Maybe you already guessed, but the point of the pottery class story is to show you learning isn’t enough. You absolutely have to practice. And, it terms of the USMLE, that means sitting down and doing practice questions. Now, we are not recommending here that you only and exclusively go though qbanks. After all, even boy in the pottery class who chose to practice stopped occasionally to run to the library and learn. This being said, here are our recommendations:
Go crazy with the practice questions during your USMLE review, but remember to LEARN from your mistakes
- When beginning your USMLE review (this is assuming that you are a “standard” student in your medical school classes and retained foundational information), we recommend that you jump head first into practice questions! You should have learned or at least touched upon most (if not all) of the information you need for the USMLE in your classes. The best way to identify areas you need some extra review with is to start trying practice questions and see what you are missing. When you miss a question, make sure to flag it and make a flashcard/ use a video resource to solidify the material being tested in your mind. Don’t forget to utilize spaced repetition!
- Try to notice trends in what kind of questions you are getting wrong. Practice, practice, practice. It is absolutely imperative that you get used to the format of USMLE questions. You need to start getting used to the types of language used, tricky things to look for in the answer choices, and time management in getting through questions. We strongly recommend using a kitchen timer (not phone) to see how long questions take you to answer.
*If however you jump into practice questions and find you have absolutely no idea about the content in which many of the questions are trying to test you on, go back and build up your foundations. If you feel like there is a lot of information you are confused about or you feel overwhelmed, you may also want to consider a couple hours of tutoring.
Identify weak areas or topics that you need to focus on during your USMLE review
- Again, the more practice questions you attempt, the more you will start to notice trends emerging. You should start to be able to identify subjects or types of questions that you are weaker in and thereby need to focus on. This is where you need to bust out the flashcards and start memorizing. Some students also choose video resources or get a personal tutor and we recommend both of those options as a supplement to flashcards; not in place of.

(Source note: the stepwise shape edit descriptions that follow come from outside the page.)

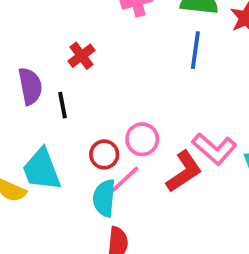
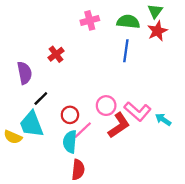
black line: (62, 105) -> (41, 99), moved, turned 56
pink circle: (142, 139) -> (106, 106), moved

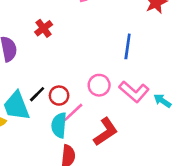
blue line: (126, 51) -> (128, 46), moved
black line: (41, 99) -> (37, 94), moved
red L-shape: (119, 125) -> (106, 132), moved

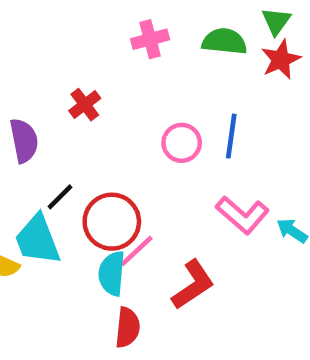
pink circle: (99, 85) -> (182, 143), moved
black line: (37, 94) -> (60, 197), moved
red circle: (59, 96) -> (112, 222), size x1.6

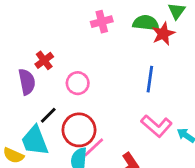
red star: (281, 59) -> (163, 34), moved
red cross: (85, 105) -> (44, 60), moved
pink circle: (182, 143) -> (78, 83), moved

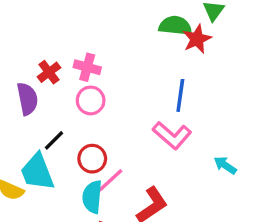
pink cross: (102, 22) -> (87, 67), moved, turned 30
pink L-shape: (157, 126) -> (172, 135), moved
red circle: (79, 130) -> (92, 159), size x0.7

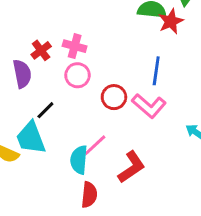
red circle: (92, 159) -> (114, 97), moved

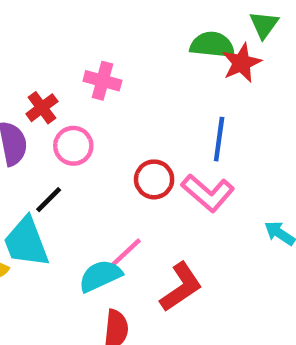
pink cross: (75, 46) -> (102, 81), moved
pink circle: (78, 75) -> (73, 146), moved
cyan semicircle: (79, 160) -> (100, 276), turned 60

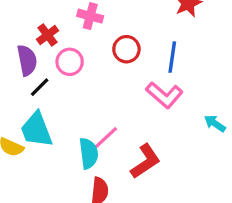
red circle: (154, 179) -> (126, 49), moved
black line: (49, 200) -> (40, 87), moved
cyan semicircle: (100, 276) -> (89, 153), turned 108

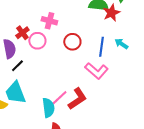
pink circle: (70, 62) -> (37, 41), moved
cyan arrow: (215, 123) -> (121, 44), moved
red L-shape: (145, 161) -> (77, 99), moved

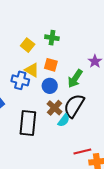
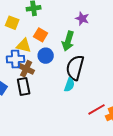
orange square: (51, 65) -> (41, 35), turned 32
brown cross: (54, 108) -> (26, 69), moved
black rectangle: (28, 123) -> (24, 86), moved, size x0.7

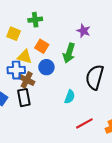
black semicircle: (75, 68) -> (95, 77), moved
red line: (97, 109) -> (84, 123), moved

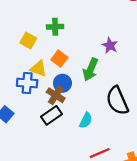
black semicircle: (95, 77) -> (117, 101), turned -45
brown cross: (27, 80) -> (56, 95), moved
black rectangle: (24, 98) -> (52, 115), moved, turned 60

*DO NOT identify your weak areas then hyperfocus only on those. A good USMLE review requires you to focus on weak areas while also going through mixed questions to keep your memory fresh even with topics you already feel confident on. Once you identify your weak areas, give them some extra time and effort, but continue practice question from all areas. If you focus on exclusively learning one topic or subject and neglect the rest, your knowledge in those areas will suffer.
- Did we mention you should be doing practice questions? We can’t stress this enough! PRACTICE, PRACTICE, PRACTICE!!! YOU NEED TO DO PRACTICE QUESTIONS!!! Do all the practice questions you can, time yourself, look up explanations (or ask a tutor), continue to identify subjects and topics of weakness and devote time to studying them. You should be making and reviewing flashcards for the information you find yourself shaky on and seeking out supplemental resources if you identify any topics that really stump you.
That’s pretty much all! Best of luck!